Task objective – Report all lines of the records that contain "MODE".

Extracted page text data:
========

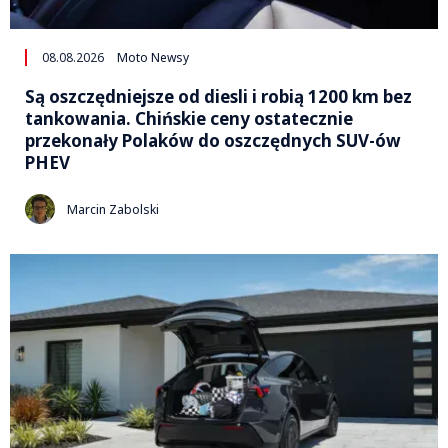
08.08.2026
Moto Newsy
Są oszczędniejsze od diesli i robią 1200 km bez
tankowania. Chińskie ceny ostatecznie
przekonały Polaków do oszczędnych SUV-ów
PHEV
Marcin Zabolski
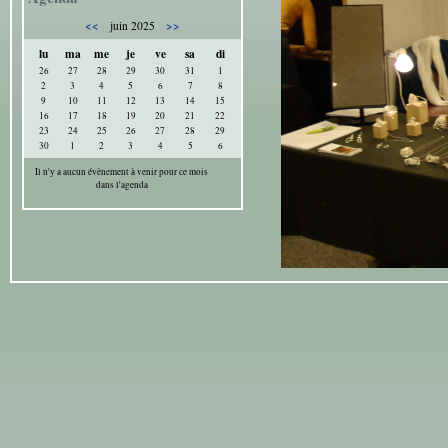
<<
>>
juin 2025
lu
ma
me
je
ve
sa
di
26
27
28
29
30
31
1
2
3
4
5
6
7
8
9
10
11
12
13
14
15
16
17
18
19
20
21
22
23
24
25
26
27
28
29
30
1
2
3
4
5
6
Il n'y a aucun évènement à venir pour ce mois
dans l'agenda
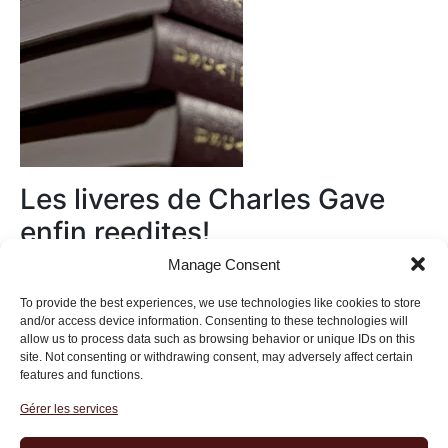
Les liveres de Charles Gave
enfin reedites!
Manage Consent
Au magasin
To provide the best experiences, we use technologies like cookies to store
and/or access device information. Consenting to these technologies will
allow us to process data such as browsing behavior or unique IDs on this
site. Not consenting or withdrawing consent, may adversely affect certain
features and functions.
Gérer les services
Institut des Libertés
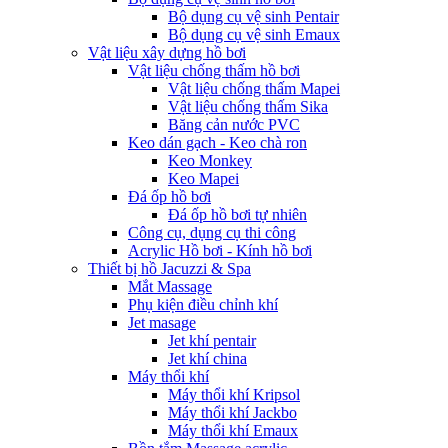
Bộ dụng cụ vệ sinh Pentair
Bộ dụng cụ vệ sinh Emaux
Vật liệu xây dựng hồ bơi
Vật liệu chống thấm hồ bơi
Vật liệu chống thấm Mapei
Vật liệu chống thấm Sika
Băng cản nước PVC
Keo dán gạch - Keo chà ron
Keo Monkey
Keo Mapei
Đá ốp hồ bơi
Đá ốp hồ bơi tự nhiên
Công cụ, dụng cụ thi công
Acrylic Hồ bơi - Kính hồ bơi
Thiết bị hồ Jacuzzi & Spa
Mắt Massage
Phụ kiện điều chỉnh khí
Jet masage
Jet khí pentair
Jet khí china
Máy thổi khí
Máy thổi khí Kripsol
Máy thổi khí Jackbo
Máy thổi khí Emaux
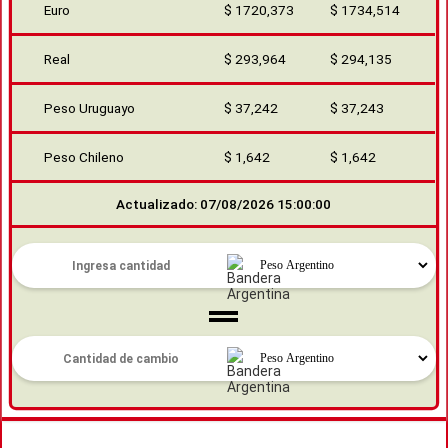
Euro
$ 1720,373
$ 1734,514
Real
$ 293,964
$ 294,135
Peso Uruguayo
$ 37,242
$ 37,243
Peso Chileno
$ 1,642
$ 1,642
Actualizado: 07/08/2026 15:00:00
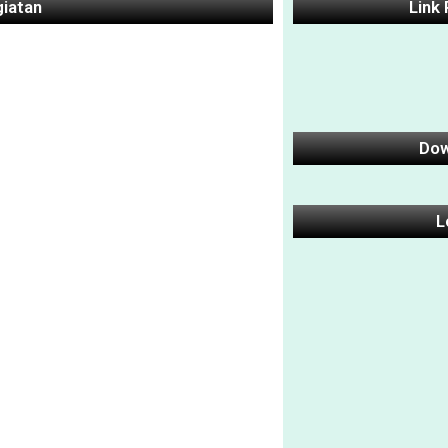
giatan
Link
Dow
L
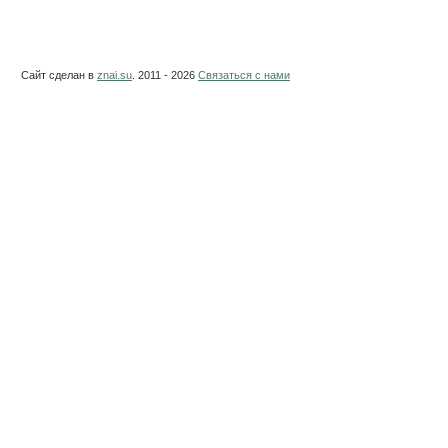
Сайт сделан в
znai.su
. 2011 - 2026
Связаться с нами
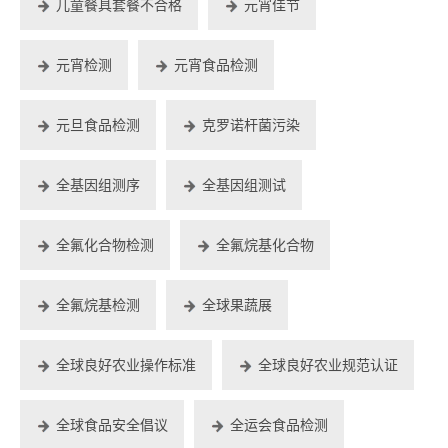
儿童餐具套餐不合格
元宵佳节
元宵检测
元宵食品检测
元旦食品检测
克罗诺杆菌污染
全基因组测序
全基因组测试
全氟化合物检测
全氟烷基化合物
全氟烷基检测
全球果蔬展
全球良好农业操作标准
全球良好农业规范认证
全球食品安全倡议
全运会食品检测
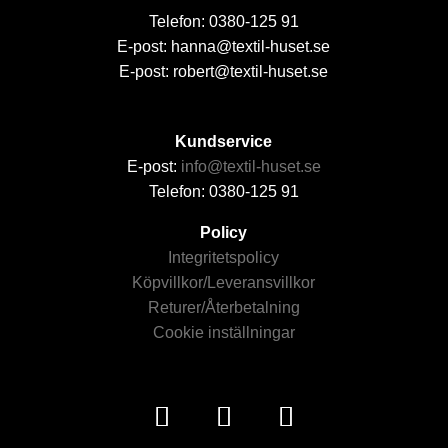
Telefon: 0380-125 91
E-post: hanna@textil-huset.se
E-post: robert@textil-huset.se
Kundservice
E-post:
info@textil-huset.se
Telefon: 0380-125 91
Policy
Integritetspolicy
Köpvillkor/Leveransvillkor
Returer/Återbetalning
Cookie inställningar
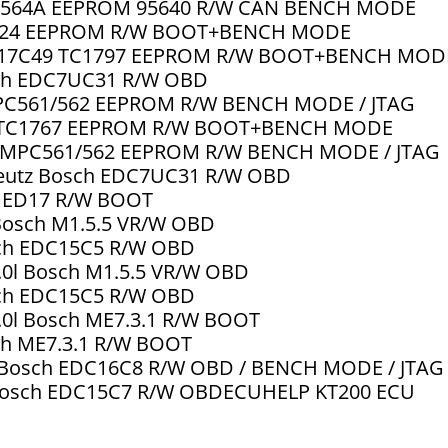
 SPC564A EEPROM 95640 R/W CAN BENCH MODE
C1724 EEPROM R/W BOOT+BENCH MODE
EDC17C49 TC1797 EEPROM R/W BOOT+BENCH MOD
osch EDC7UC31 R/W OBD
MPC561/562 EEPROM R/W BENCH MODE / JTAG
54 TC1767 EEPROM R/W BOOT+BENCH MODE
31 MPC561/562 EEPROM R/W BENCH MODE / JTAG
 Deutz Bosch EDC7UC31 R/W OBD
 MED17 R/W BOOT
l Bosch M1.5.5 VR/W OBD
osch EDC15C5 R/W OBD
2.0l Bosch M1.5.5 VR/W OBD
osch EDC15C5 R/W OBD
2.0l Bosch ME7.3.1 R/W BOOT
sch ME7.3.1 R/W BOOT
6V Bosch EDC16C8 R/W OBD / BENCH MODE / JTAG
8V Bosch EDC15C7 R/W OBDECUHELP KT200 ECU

========

Written response –
 SPC564A EEPROM 95640 R/W CAN BENCH MODE
C1724 EEPROM R/W BOOT+BENCH MODE
MPC561/562 EEPROM R/W BENCH MODE / JTAG
54 TC1767 EEPROM R/W BOOT+BENCH MODE
31 MPC561/562 EEPROM R/W BENCH MODE / JTAG
6V Bosch EDC16C8 R/W OBD / BENCH MODE / JTAG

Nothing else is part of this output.